Merck & Co. (NYSE: MRK) has released its Q4 and full-year 2022 financial report, showcasing a robust performance with 22% year-on-year (YOY) growth in annual global sales to USD 59.3 billion. Excluding sales of COVID-19 therapy Lagevrio (molnupiravir) and foreign exchange impacts, growth was 15%. However, Q4 performance saw a slight slowdown, with sales up 8% to USD 13.8 billion, excluding foreign exchange effects.
Keytruda and Gardasil Lead the Way
The PD-1 inhibitor Keytruda (pembrolizumab) accounted for USD 20.9 billion of the year’s revenues, up 27% in constant currency terms. The human papillomavirus (HPV) vaccine family Gardasil generated USD 6.9 billion, up 27% YOY. Lagevrio contributed USD 5.7 billion to the annual sales, though MSD forecasts a decline to around USD 1 billion in the next year due to falling demand for the COVID-19 therapy.

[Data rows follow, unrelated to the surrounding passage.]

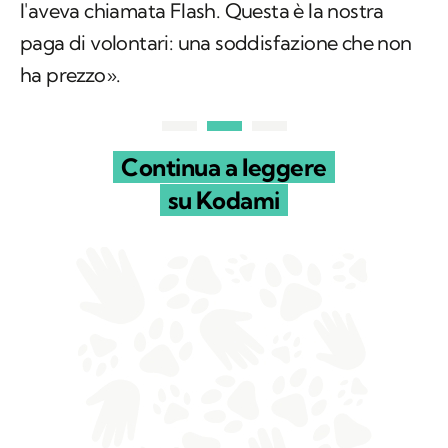
l'aveva chiamata Flash. Questa è la nostra
paga di volontari: una soddisfazione che non
ha prezzo».
Continua a leggere
su Kodami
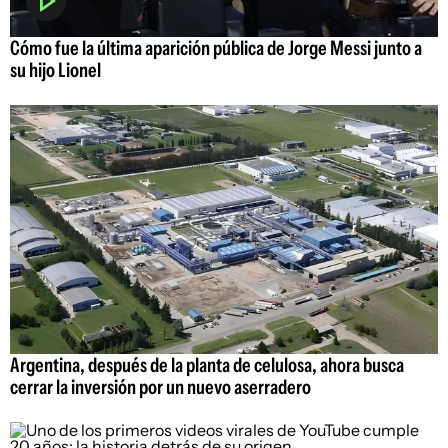
Cómo fue la última aparición pública de Jorge Messi junto a
su hijo Lionel
Argentina, después de la planta de celulosa, ahora busca
cerrar la inversión por un nuevo aserradero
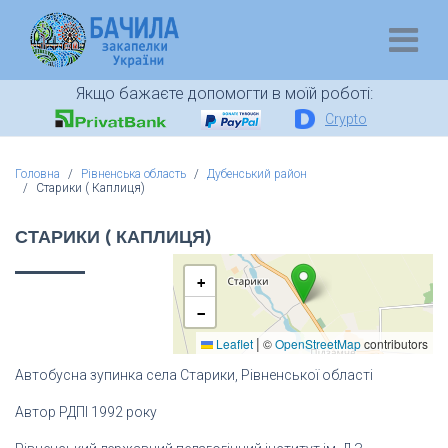
Якщо бажаєте допомогти в моїй роботі:
Crypto
Головна
Рівненська область
Дубенський район
Старики ( Каплиця)
СТАРИКИ ( КАПЛИЦЯ)
+
−
|
Leaflet
©
OpenStreetMap
contributors
Автобусна зупинка села Старики, Рівненської області
Автор РДПІ 1992 року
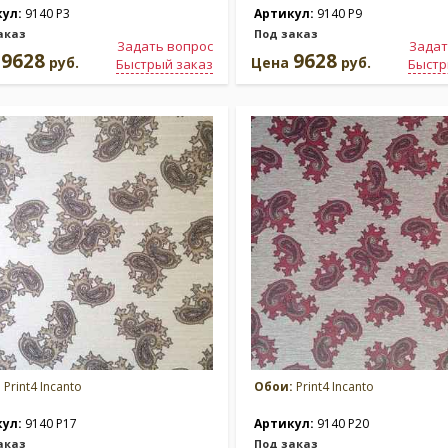
кул:
9140 P3
Артикул:
9140 P9
аказ
Под заказ
Задать вопрос
Задат
9628
9628
а
руб.
Цена
руб.
Быстрый заказ
Быстр
:
Print4 Incanto
Обои:
Print4 Incanto
кул:
9140 P17
Артикул:
9140 P20
аказ
Под заказ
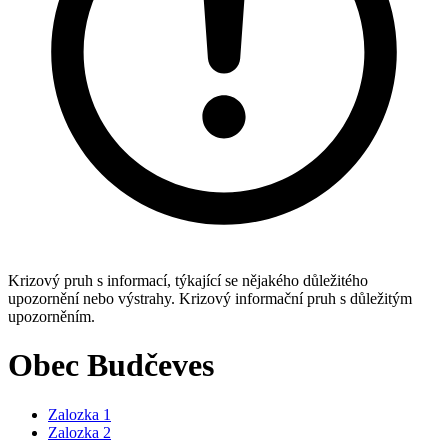
Krizový pruh s informací, týkající se nějakého důležitého
upozornění nebo výstrahy. Krizový informační pruh s důležitým
upozorněním.
Obec Budčeves
Zalozka 1
Zalozka 2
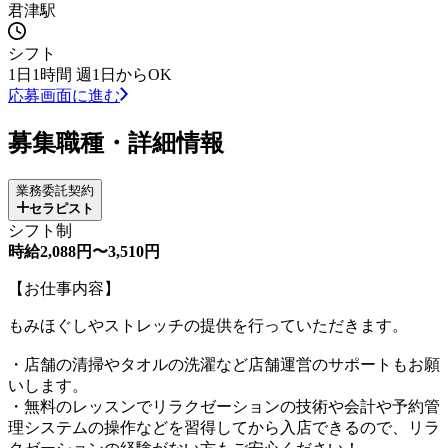
君津駅
シフト
1日1時間 週1日からOK
応募画面に進む
募集職種・詳細情報
業務委託契約
セラピスト
シフト制
時給2,088円〜3,510円
【お仕事内容】
もみほぐしやストレッチの提供を行っていただきます。
・店舗の清掃やタオルの洗濯など店舗運営のサポートもお願
いします。
・無料のレッスンでリラクゼーションの技術や会計や予約管
理システムの操作などを習得してから入店できるので、リラ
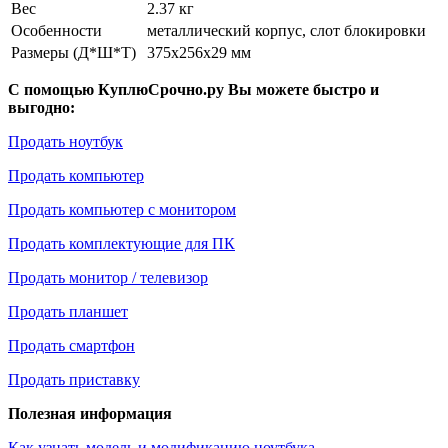
Вес
2.37 кг
Особенности
металлический корпус, слот блокировки
Размеры (Д*Ш*Т)
375x256x29 мм
С помощью КуплюСрочно.ру Вы можете быстро и
выгодно:
Продать ноутбук
Продать компьютер
Продать компьютер с монитором
Продать комплектующие для ПК
Продать монитор / телевизор
Продать планшет
Продать смартфон
Продать приставку
Полезная информация
Как узнать модель и модификацию ноутбука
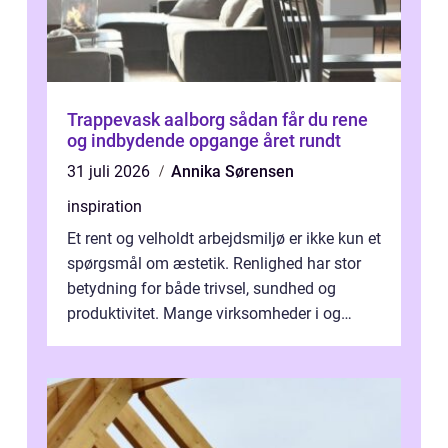
Trappevask aalborg sådan får du rene
og indbydende opgange året rundt
31 juli 2026
Annika Sørensen
inspiration
Et rent og velholdt arbejdsmiljø er ikke kun et
spørgsmål om æstetik. Renlighed har stor
betydning for både trivsel, sundhed og
produktivitet. Mange virksomheder i og
omkring Vejle vælger derfor at få...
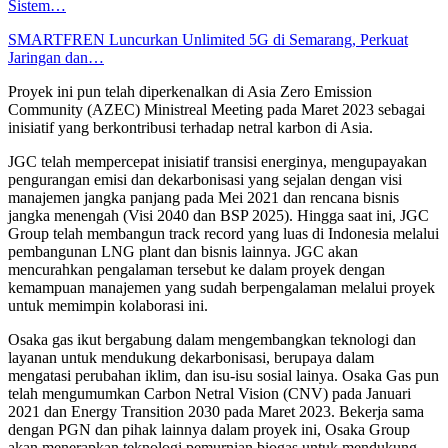
Sistem…
SMARTFREN Luncurkan Unlimited 5G di Semarang, Perkuat
Jaringan dan…
Proyek ini pun telah diperkenalkan di Asia Zero Emission
Community (AZEC) Ministreal Meeting pada Maret 2023 sebagai
inisiatif yang berkontribusi terhadap netral karbon di Asia.
JGC telah mempercepat inisiatif transisi energinya, mengupayakan
pengurangan emisi dan dekarbonisasi yang sejalan dengan visi
manajemen jangka panjang pada Mei 2021 dan rencana bisnis
jangka menengah (Visi 2040 dan BSP 2025). Hingga saat ini, JGC
Group telah membangun track record yang luas di Indonesia melalui
pembangunan LNG plant dan bisnis lainnya. JGC akan
mencurahkan pengalaman tersebut ke dalam proyek dengan
kemampuan manajemen yang sudah berpengalaman melalui proyek
untuk memimpin kolaborasi ini.
Osaka gas ikut bergabung dalam mengembangkan teknologi dan
layanan untuk mendukung dekarbonisasi, berupaya dalam
mengatasi perubahan iklim, dan isu-isu sosial lainya. Osaka Gas pun
telah mengumumkan Carbon Netral Vision (CNV) pada Januari
2021 dan Energy Transition 2030 pada Maret 2023. Bekerja sama
dengan PGN dan pihak lainnya dalam proyek ini, Osaka Group
akan menerapkan teknologi pemurnian biogas untuk mendukung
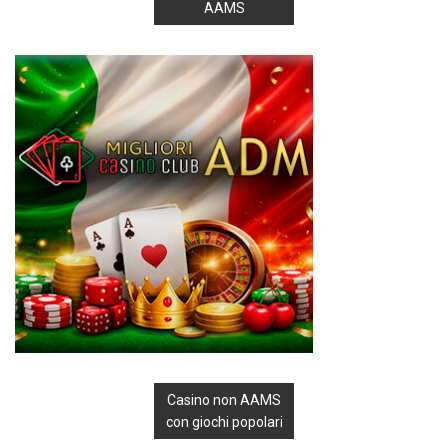
AAMS
Casino non AAMS
con giochi popolari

Other notable products with over a billion-dollar annual sales included the PROQUAD measles, mumps, and rubella vaccine, the Varivax herpes zoster vaccine, neuromuscular relaxant Bridion (sugammadex), and PARP inhibitor Lynparza (olaparib), the latter in partnership with AstraZeneca. The Type 2 diabetes drug Januvia/Janumet (sitagliptin/sitagliptin + metformin) faced generic competition in Europe and Asia and declining demand in the US, resulting in a 15% sales drop to USD 4.5 billion.
China Performance
MSD’s China performance was driven by strong demand for Gardasil. Sales in China increased 20% YOY to USD 5.102 billion over the full year, despite a 10% Q4 decline to USD 1.216 billion. MSD’s distribution partner for Gardasil in China, Chongqing Zhifei Biological Co., Ltd (SZ.300122), recently signed a supply agreement for the HPV vaccine worth over RMB 100 billion (USD 14.8 billion). Lagevrio also secured market approval in China in December.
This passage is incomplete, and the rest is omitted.